» WORK REQUEST
Return all lines in the data where the string "prevista" can be found.

» PROVIDED DATA
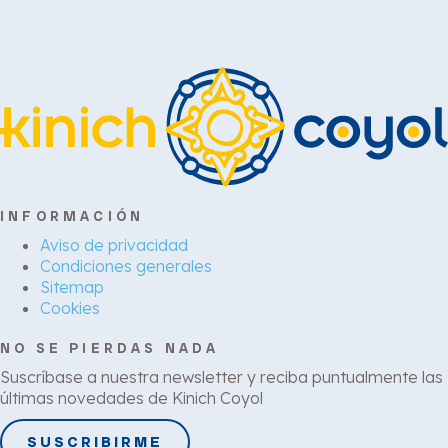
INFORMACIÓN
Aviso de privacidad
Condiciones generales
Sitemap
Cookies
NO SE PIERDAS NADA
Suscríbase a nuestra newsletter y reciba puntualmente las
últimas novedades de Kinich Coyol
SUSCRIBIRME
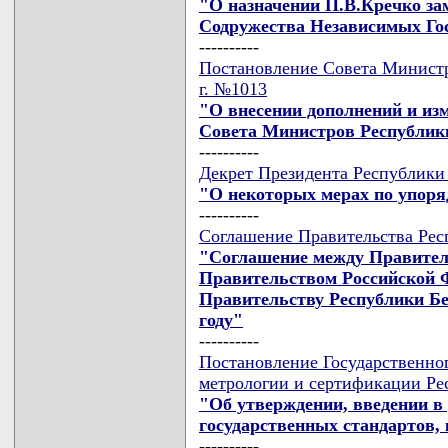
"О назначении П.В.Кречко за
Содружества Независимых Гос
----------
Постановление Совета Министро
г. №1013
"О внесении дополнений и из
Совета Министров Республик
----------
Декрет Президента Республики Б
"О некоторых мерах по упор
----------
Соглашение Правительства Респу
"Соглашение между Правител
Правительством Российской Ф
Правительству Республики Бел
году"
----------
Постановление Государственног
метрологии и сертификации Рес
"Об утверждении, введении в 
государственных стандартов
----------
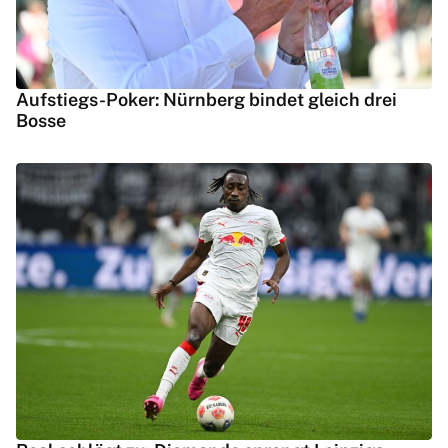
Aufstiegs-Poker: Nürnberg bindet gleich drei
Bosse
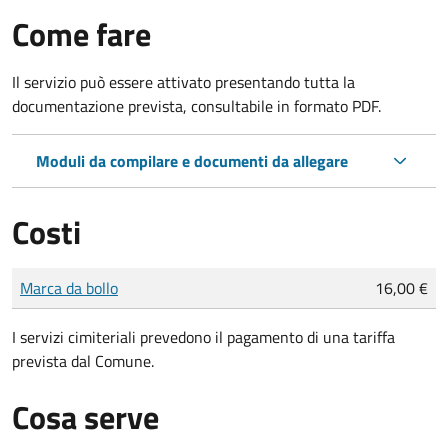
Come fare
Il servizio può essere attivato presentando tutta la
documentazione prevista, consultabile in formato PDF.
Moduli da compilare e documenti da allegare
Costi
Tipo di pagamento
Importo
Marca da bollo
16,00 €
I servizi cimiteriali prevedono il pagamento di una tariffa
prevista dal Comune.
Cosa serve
--
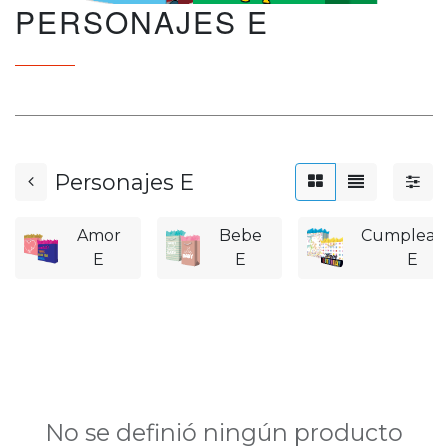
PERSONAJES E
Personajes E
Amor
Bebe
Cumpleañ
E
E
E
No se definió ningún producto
==
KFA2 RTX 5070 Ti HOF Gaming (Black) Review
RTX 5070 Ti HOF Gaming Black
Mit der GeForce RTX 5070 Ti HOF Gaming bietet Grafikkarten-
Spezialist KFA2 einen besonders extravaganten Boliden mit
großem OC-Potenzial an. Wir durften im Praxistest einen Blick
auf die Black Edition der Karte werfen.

» RESPONSE
documentazione prevista, consultabile in formato PDF.
prevista dal Comune.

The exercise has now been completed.